2nd Sunday of Lent

‘THE TRANSFIGURATION’

“Reality or vision, this we have seen.
If it had lasted but another moment
It might have held for ever! But the world
Rolled back into its place, and we are here,
And all that radiant kingdom lies forlorn,
As if it had never stirred; no human voice
Is heard among its meadows,but it speaks
To itself alone,alone it flowers and shines
And blossoms for itself while time runs on”. (1)

Thus writes the Scottish Poet Edwin Muir (1887-1959) in the concluding verses of his poem ‘The Transfiguration’. His words reflect the spontaneous outburst of the apostle Peter who said “Lord, it is good for us to be here. If you wish, I will make three tents here, one for you,one for Moses and one for Elijah”. Which one of us would not wish to hold on to the moment of ecstasy, the moment of beauty,the moment of revelation, when all is clear and we are removed from the turmoil of everyday living?

The purpose of the Transfiguration account is different,however. In Matthew’s gospel, it is placed immediately after Jesus predicts his passion, suffering and death which will take place on another mountain. The agony and the ecstasy are two parts of the one story. He must die in order to rise again and transform the world and the life and death of each person in it.

How difficult for Peter, and for all of us, to accept this reality. During this Season of Lent we follow Jesus in a particular way, on the Way of the Cross, and all that signifies in the life of those who believe in Him. The cross is raised,not on the Mount of Transfiguration, but on the Mount of Calvary. On Good Friday we venerate the wood of the cross, the instrument of our salvation. It is only when we recognise in the crucified one who takes all suffering and sin into Himself and remains faithful to God and to the whole of the human race, do we get some glimpse into the meaning of suffering in our own lives.

For so many people, suffering is a waste of time and nothing good can be said of it. We question the very existence of God when individual suffering and the suffering of whole peoples become too much to bear. “Where is God in the midst of this suffering?” we often ask. “Here,” says Jesus with arms outstretched on the cross. Our veneration of the cross,our embrace of the wood of the cross, is our affirmation that no time is wasted in which God is served. The service of God is the sanctification of time. And,perhaps,it is when we are laid low, when we are powerless, when we have time on our hands, that the grace of God is available to us in a special way. The traditional devotion of “offering up” our suffering has a profound effect on what we have to bear.
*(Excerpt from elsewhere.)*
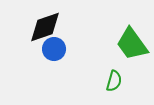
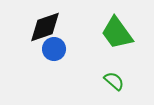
green trapezoid: moved 15 px left, 11 px up
green semicircle: rotated 65 degrees counterclockwise
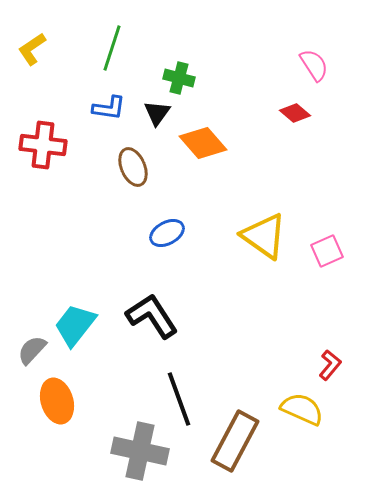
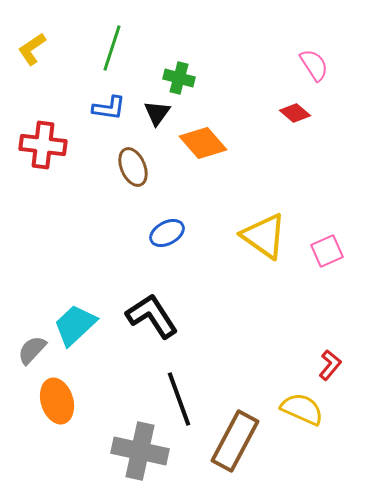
cyan trapezoid: rotated 9 degrees clockwise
The motto of the 11th century Carthusian Order is a very powerful one: “Stat Crux Dum Volvitur Orbis -The cross stands while the world turns” (2) This points to the contrast between the steadfastness of the cross and the busyness of the world. Cardinal Basil Hume put this in a different way when he wrote “It is only when we contemplate the cross (in our own lives) that the cross of Jesus yields up its mysteries”. He himself had his Transfiguration experience in the two short months between the diagnosis of terminal cancer and his death. When the doctors first told the Cardinal of his advanced cancer, he went straight to the hospital chapel and prayed. “I had preached so often on the seven last words of Jesus from the Cross”,he said. “Now it was wonderful to find that they were such a part of me”. All during that initial period of waiting for death he found,to his delight, that his prayer was amazingly sweet,full of consolation. But then,to quote him “the curtain came down, and it was back to the darkness of faith. “But I wasn’t worried,” he said, “because I knew what was beyond the curtain”. (3).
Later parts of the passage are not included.